I want to return to my prior post from Tuesday questioning the utility of peer-to-peer file distribution. That post has spurred a number of responsive posts (from my colleague Lior Strahilevitz here, from Ed Felten here and from Brett Frischmann here), plus extensive comments from Tim Wu and others. (Tim and I co-taught an innovation policy seminar in the Spring, so this is part of a continuing conversation.)
Both Lior and Ed focus on the question of control. I think that that is exactly the right issue, but we should see what to make of it. Unfortunately, I think we need to start with questions of telecommunications and computer engineering before we can turn to law and economics. I say unfortunately as I suspect that I’m at a comparative disadvantage relative to Ed (who is as you may know a Princeton computer science prof) and Tim, who spent a number of years in the Valley at a network equipment firm. Nonetheless, in the great tradition of lunch at the University of Chicago Law School, I will plunge ahead fearlessly.
Ed Felten focuses on the question of whether even “centralized” sites such as Google are really centralized. He notes that that Google’s site probably uses a distributed computing architecture. By that he means that Google is not just one giant hard disk somewhere. Instead, Google has racks and racks of servers and these servers are at locations throughout the country. This is a distributed architecture, even though from the user’s standpoint, it acts as if the site is run by one giant computer.

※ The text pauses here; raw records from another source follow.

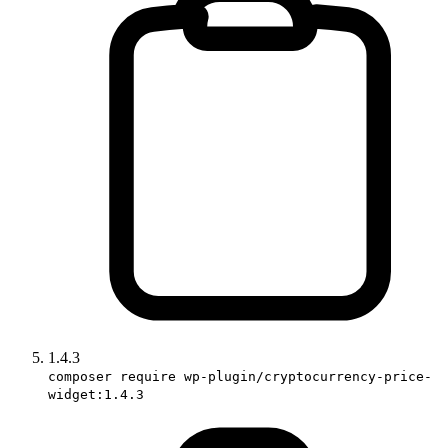
1.4.3
composer require wp-plugin/cryptocurrency-price-
widget:1.4.3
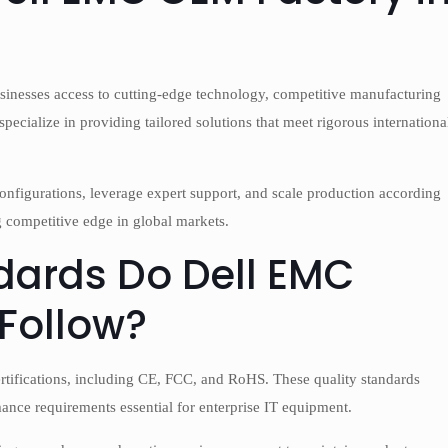
sinesses access to cutting-edge technology, competitive manufacturing
pecialize in providing tailored solutions that meet rigorous internationa
onfigurations, leverage expert support, and scale production according
 competitive edge in global markets.
dards Do Dell EMC
 Follow?
certifications, including CE, FCC, and RoHS. These quality standards
ance requirements essential for enterprise IT equipment.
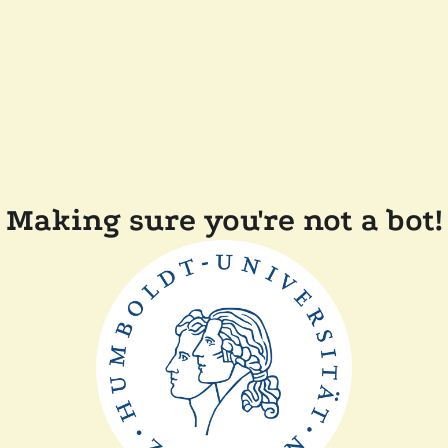
Making sure you're not a bot!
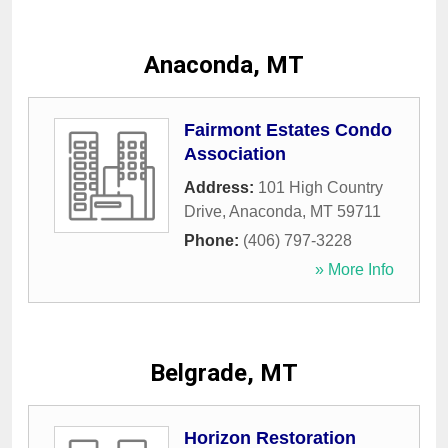
Anaconda, MT
Fairmont Estates Condo
Association
Address:
101 High Country
Drive
,
Anaconda
,
MT
59711
Phone:
(406) 797-3228
» More Info
Belgrade, MT
Horizon Restoration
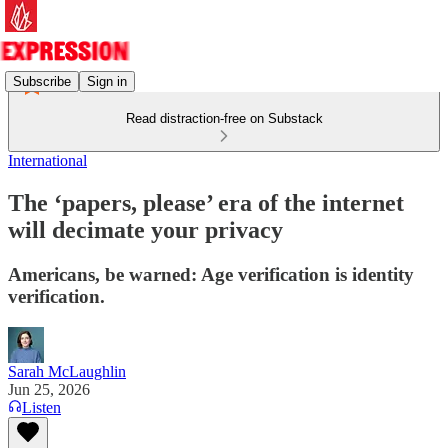
Subscribe
Sign in
Read distraction-free on Substack
International
The ‘papers, please’ era of the internet
will decimate your privacy
Americans, be warned: Age verification is identity
verification.
Sarah McLaughlin
Jun 25, 2026
Listen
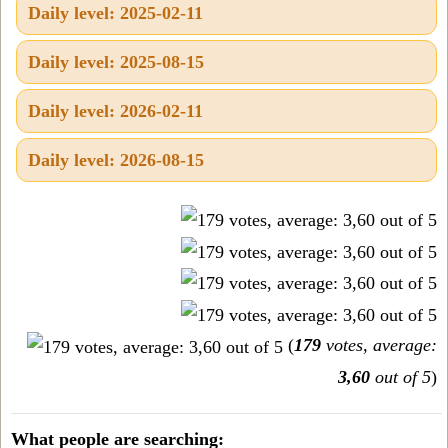
Daily level: 2025-02-11
Daily level: 2025-08-15
Daily level: 2026-02-11
Daily level: 2026-08-15
(
179
votes, average:
3,60
out of 5
)
What people are searching:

How Google is organized is an interesting question of computer engineering and manufacturing costs. Think of this as the question: how should we organize computer storage? What size should a component be given how it can be produced most efficiently and given the cost of communicating among the components? Is it more expensive to communicate within a component or across components? All interesting issues, but I don’t think this is really the issue for our discussion of the uses of peer-to-peer file distribution.
Instead, and Ed and Lior both make this point, the real issue is control. However Google is engineered, we have a single point of control. If the boys at Google—Larry Page and Sergey Brin—get up one day and decide to flick a switch, they can turn off Google. This is one of the key differences between a product and a service. Even Microsoft, with all of its vaunted power, can’t turn off the already-distributed copies of Windows.

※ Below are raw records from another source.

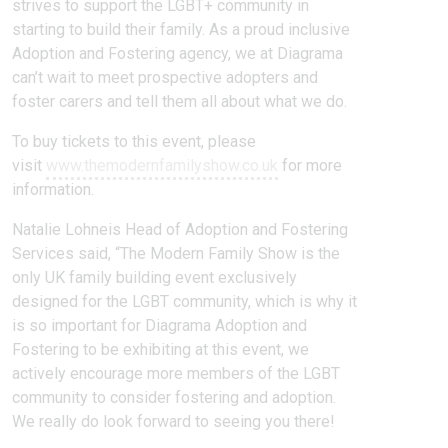
strives to support the LGBT+ community in
starting to build their family. As a proud inclusive
Adoption and Fostering agency, we at Diagrama
can’t wait to meet prospective adopters and
foster carers and tell them all about what we do.
To buy tickets to this event, please
visit
www.themodernfamilyshow.co.uk
for more
information.
Natalie Lohneis Head of Adoption and Fostering
Services said, “The Modern Family Show is the
only UK family building event exclusively
designed for the LGBT community, which is why it
is so important for Diagrama Adoption and
Fostering to be exhibiting at this event, we
actively encourage more members of the LGBT
community to consider fostering and adoption.
We really do look forward to seeing you there!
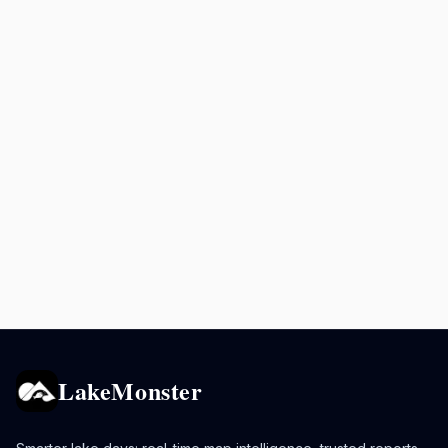
LakeMonster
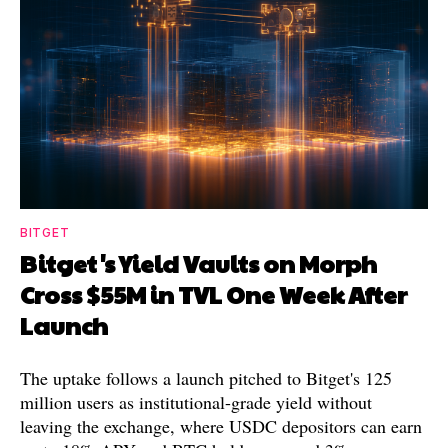
BITGET
Bitget's Yield Vaults on Morph
Cross $55M in TVL One Week After
Launch
The uptake follows a launch pitched to Bitget's 125
million users as institutional-grade yield without
leaving the exchange, where USDC depositors can earn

We saw an interesting example of this control over the last few days, and this takes us from peer-to-peer to peering. The backbone of the Internet is a series of interconnected networks. Packets move about the network, just as cars do on the interstate, but the interconnections between the networks are done through contracts. Two contract types are important: peering and transit. In a peering contract, no money changes hands between the networks. Instead, the deal is: “You take my packets, I will take yours, and we will call it a wash.” Peering avoids the transaction costs of metering. The other arrangement is transit: count the number of packets exchanged and assess a fee.
For peering to work, the traffic flows between the contracting networks need to be relatively symmetric. If that symmetry is broken, problems may result, and this is what we saw this week. As described by c|net news.com (“Blackout shows Net’s fragility”), Level 3 Communications had a peering arrangement in place with Cogent Communications. The peering became unbalanced and Level 3 told Cogent that that it needed to start paying. When no agreement was reached, Level 3 turned off the connection, and Cogent’s customers, including the Museum of Fine Arts in Boston, couldn’t get to parts of the Internet.
Control is key, and as both Ed and Lior note, peer-to-peer means decentralized control. As the Level 3 example suggests, even peer-to-peer will be dependent on the underlying rules for organizing the Internet, but with true p2p, we will avoid another single switch that can be turned on or off. So as Lior notes, Ian Clarke’s freenet software is designed with the idea of avoiding centralized control. The fear is China, where governmental authorities seek to exercise broad control over the distribution of ideas and content. If that is the fear, then we went to spread control, and peer-to-peer software is a good approach to that. But as Bruce Boyden notes in his comment on Lior’s post, the U.S. isn’t China.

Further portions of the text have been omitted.